10.300000 ; nth line of outn.txt
I need to merge them into a single text file (for this example lets call it "Combined_Output.txt") using Powershell with the data ordered so that the first row of values from the differing output files appear first, then repeat this for row 2 and so on as below:
Combined_Output.txt
-1.000000 ; 1st line of out1.txt
-1.200000 ; 1st line of out2.txt
1.300000 ; 1st line of outn.txt
2.000000 ; 2nd line of out1.txt
-2.200000 ; 2nd line of out2.txt
-2.300000 ; 2nd line of outn.txt
-3.000000 ; 3rd line of out1.txt
3.200000 ; 3rd line of out2.txt
-3.300000 ; 3rd line of outn.txt
...
5.000000 ; nth line of out1.txt
-5.200000 ; nth line of out2.txt
10.300000 ; nth line of outN.txt
Just to say that I'm very new to this sort of thing so I hope that the explanation above makes sense and also to say any help that you can provide would be much appreciated.
EDIT
Having now run the models, when using this code for the large data files created, there seems to be an issue of sorting of the imported data. This seems to occur primarily when there are repeated values for example the second row of data from each outfile has been combined in the following order by the script. It looks like there is some sorting based on the value of the data and not just based on the out file name:
Value ; out file text number
-1.215809 ; 1
-0.480543 ; 18
-0.480541 ; 19
-0.48054 ; 2
-0.480539 ; 20
-0.480538 ; 21
-0.480537 ; 22
-0.480536 ; 23
-0.480535 ; 24
-0.480534 ; 25
-0.480534 ; 26
-0.480688 ; 10
-0.480533 ; 27
-0.480532 ; 3
-0.480776 ; 4
-0.48051 ; 5
-0.48051 ; 6
-0.48051 ; 7
-0.48051 ; 8
-0.48051 ; 9
-0.48051 ; 11
-0.48051 ; 12
-0.48051 ; 13
I feel like I might have over complicated this answer but lets see how we do. Consider the following dummy data similar to your samples
Out1.txt Out2.txt Out3.txt
-0.40000 0.800000 4.100000
3.500000 0.300000 -0.90000
-2.60000 0.800000 2.200000
0.500000 1.800000 -1.40000
3.600000 1.800000 1.400000
40000000 -0.70000 1.500000
The file contents are arranged side by side for answer brevity and to help understand the output. The code is as follows:
$allTheFiles = #()
Get-ChildItem c:\temp\out*.txt | ForEach-Object{
$allTheFiles += ,(Get-Content $_.FullName)
}
For ($lineIndex=0; $lineIndex -lt $allTheFiles[0].Count; $lineIndex++){
For($fileIndex=0; $fileIndex -lt $allTheFiles.Count; $fileIndex++){
$allTheFiles[$fileIndex][$lineIndex]
}
} | Out-File -FilePath c:\temp\file.txt -Encoding ascii
Gather all out*.txt files the code creates an array of arrays which are the file contents themselves. Using nested For loops cycle though each single file outputting one line from each file at a time. While I am having a hard time being clear on what is happening if you compare the sample data to the output you should see that the first line or every file is outputted together followed by the next line...etc.

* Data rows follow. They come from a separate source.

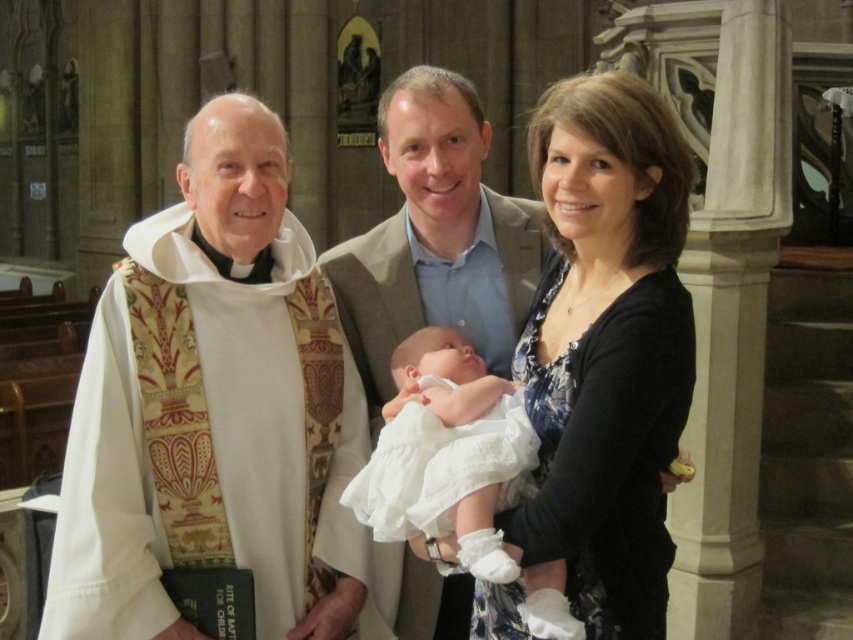 Question: Which of the following is the farthest from the observer?

Choices:
 (A) (641, 216)
 (B) (444, 128)

Answer: (B)

Question: Can you confirm if white silk vestment at left is positioned below white cotton dress at center?

Choices:
 (A) yes
 (B) no

Answer: (A)

Question: Does black floral dress at center appear on the right side of light brown textured suit at center?

Choices:
 (A) yes
 (B) no

Answer: (A)

Question: Which point is farther to the camera?

Choices:
 (A) (120, 483)
 (B) (511, 577)
 (C) (579, 579)
 (D) (434, 83)

Answer: (D)

Question: Is white silk vestment at left bigger than black floral dress at center?

Choices:
 (A) yes
 (B) no

Answer: (B)

Question: Which is nearer to the white cotton dress at center?

Choices:
 (A) light brown textured suit at center
 (B) white silk vestment at left
 (C) black floral dress at center

Answer: (C) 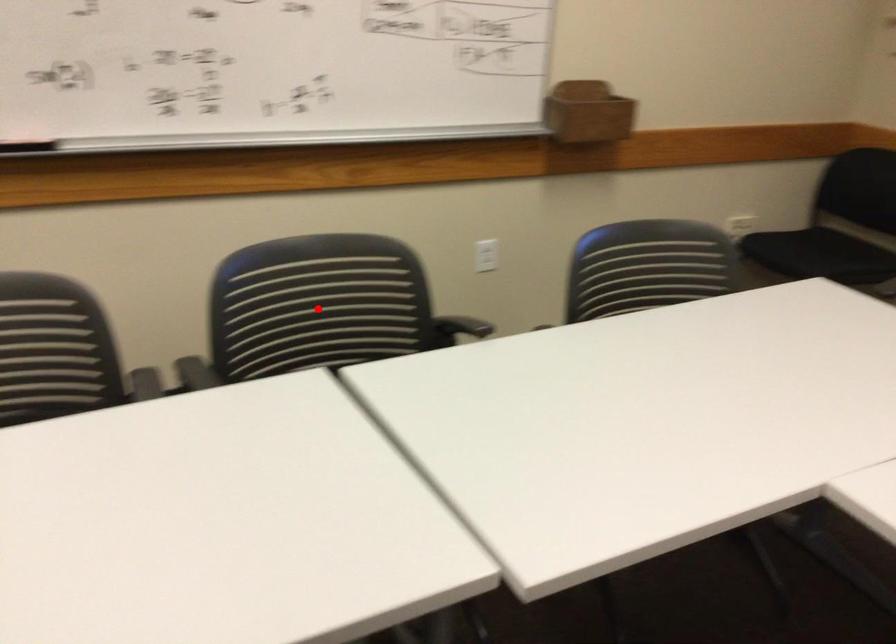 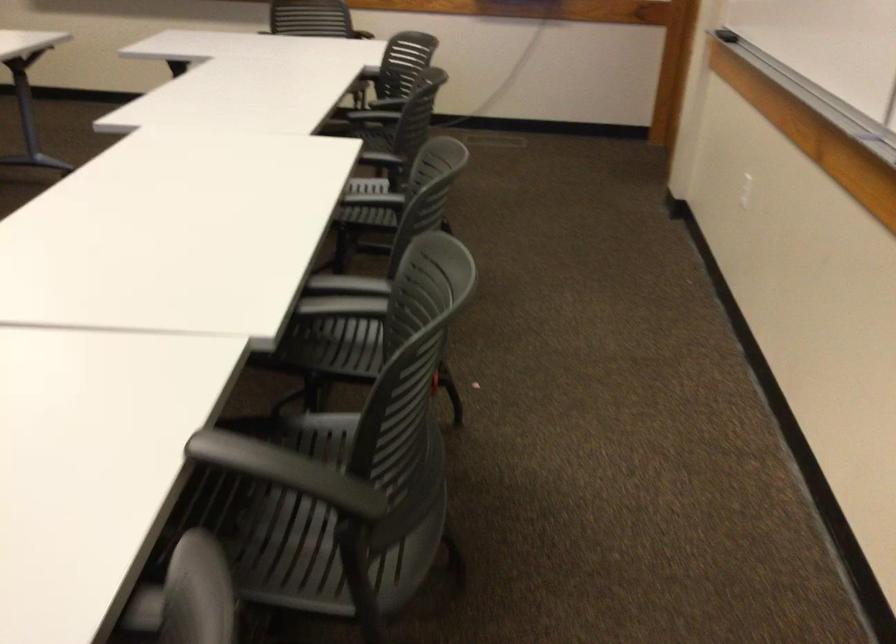 Question: I am providing you with two images of the same scene from different viewpoints. A red point is marked on the first image. Is the red point's position out of view in image 2?

Choices:
 (A) Yes
 (B) No

Answer: (A) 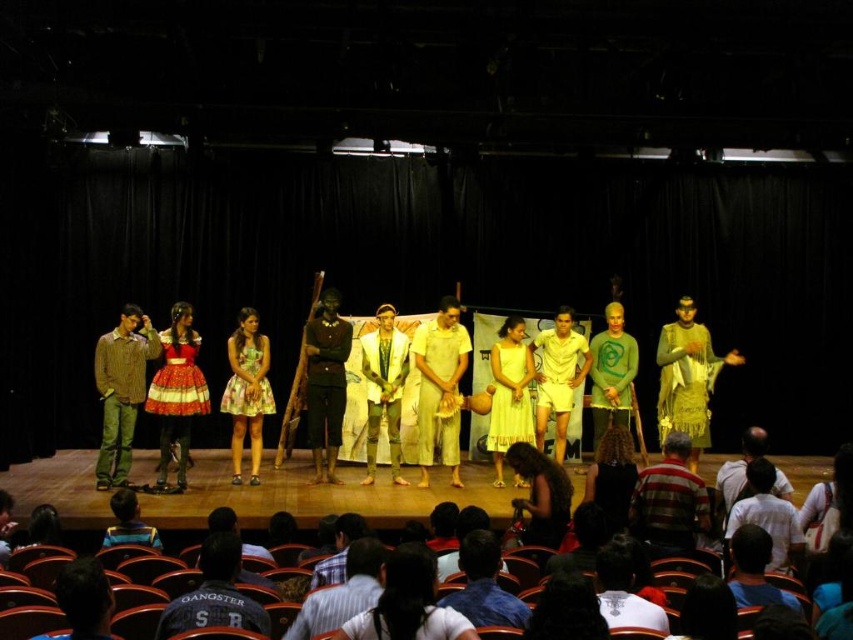 You are a photographer positioned at the back of the theater. You want to capture a photo of the two performers wearing the light yellow fabric dress at center and the matte red and white dress at center. Which dress should you focus on first if you want to capture the one that is positioned to the right of the other?

The light yellow fabric dress at center is to the right of the matte red and white dress at center, so you should focus on the light yellow fabric dress at center first to capture its position relative to the other.

You are sitting in the front row of the theater. You want to see the light yellow fabric dress at center clearly. Is it close enough for you to see details like the fabric texture?

The light yellow fabric dress at center is 8.41 meters away from the viewer. In a typical theater setting, this distance may make it difficult to see fine details like fabric texture clearly from the front row.

You are an audience member sitting in the front row of the theater. You notice two points marked on the stage floor. The first point is at coordinates point (444, 454) and the second is at point (165, 412). Which point is closer to you?

Point (444, 454) is closer to you because it is further to the viewer than point (165, 412). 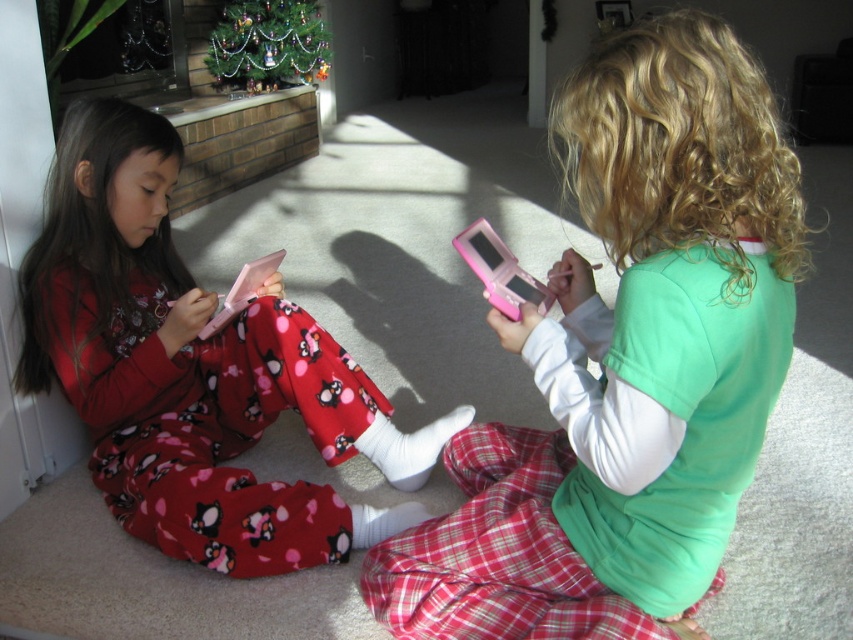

This code will produce the following output
-0.40000
0.800000
4.100000
3.500000
0.300000
-0.90000
-2.60000
0.800000
2.200000
0.500000
1.800000
-1.40000
3.600000
1.800000
1.400000
40000000
-0.70000
1.500000
Caveats
The code assumes that all files are of the same size. The number of lines is determined by the first file. If other files contain more data it would be lost in this model.